| What you will do |
Working from the entries that follow, retype each one without any alteration.

------ Recorded information ------

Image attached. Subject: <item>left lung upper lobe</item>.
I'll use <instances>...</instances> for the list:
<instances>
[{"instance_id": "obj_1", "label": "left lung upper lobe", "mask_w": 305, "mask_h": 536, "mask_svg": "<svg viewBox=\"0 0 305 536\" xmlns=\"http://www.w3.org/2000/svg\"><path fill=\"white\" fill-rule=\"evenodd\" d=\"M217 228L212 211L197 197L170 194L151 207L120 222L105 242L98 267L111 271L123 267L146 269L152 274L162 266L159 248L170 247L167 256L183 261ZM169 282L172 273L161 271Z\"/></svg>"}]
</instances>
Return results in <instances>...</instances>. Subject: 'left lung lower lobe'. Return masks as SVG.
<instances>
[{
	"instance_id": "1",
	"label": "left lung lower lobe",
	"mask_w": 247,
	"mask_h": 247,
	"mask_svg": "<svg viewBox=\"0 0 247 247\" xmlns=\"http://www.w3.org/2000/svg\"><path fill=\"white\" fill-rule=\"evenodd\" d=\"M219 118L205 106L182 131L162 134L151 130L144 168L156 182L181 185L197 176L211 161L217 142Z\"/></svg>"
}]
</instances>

------

| Answer |
Image attached. Subject: <item>left lung upper lobe</item>.
I'll use <instances>...</instances> for the list:
<instances>
[{"instance_id": "obj_1", "label": "left lung upper lobe", "mask_w": 305, "mask_h": 536, "mask_svg": "<svg viewBox=\"0 0 305 536\" xmlns=\"http://www.w3.org/2000/svg\"><path fill=\"white\" fill-rule=\"evenodd\" d=\"M217 228L212 211L197 197L170 194L151 207L120 222L105 242L98 267L111 271L123 267L146 269L152 274L162 266L159 248L170 247L167 256L183 261ZM169 282L172 273L161 271Z\"/></svg>"}]
</instances>
Return results in <instances>...</instances>. Subject: 'left lung lower lobe'. Return masks as SVG.
<instances>
[{
	"instance_id": "1",
	"label": "left lung lower lobe",
	"mask_w": 247,
	"mask_h": 247,
	"mask_svg": "<svg viewBox=\"0 0 247 247\" xmlns=\"http://www.w3.org/2000/svg\"><path fill=\"white\" fill-rule=\"evenodd\" d=\"M219 118L205 106L182 131L162 134L151 130L144 168L156 182L181 185L197 176L211 161L217 142Z\"/></svg>"
}]
</instances>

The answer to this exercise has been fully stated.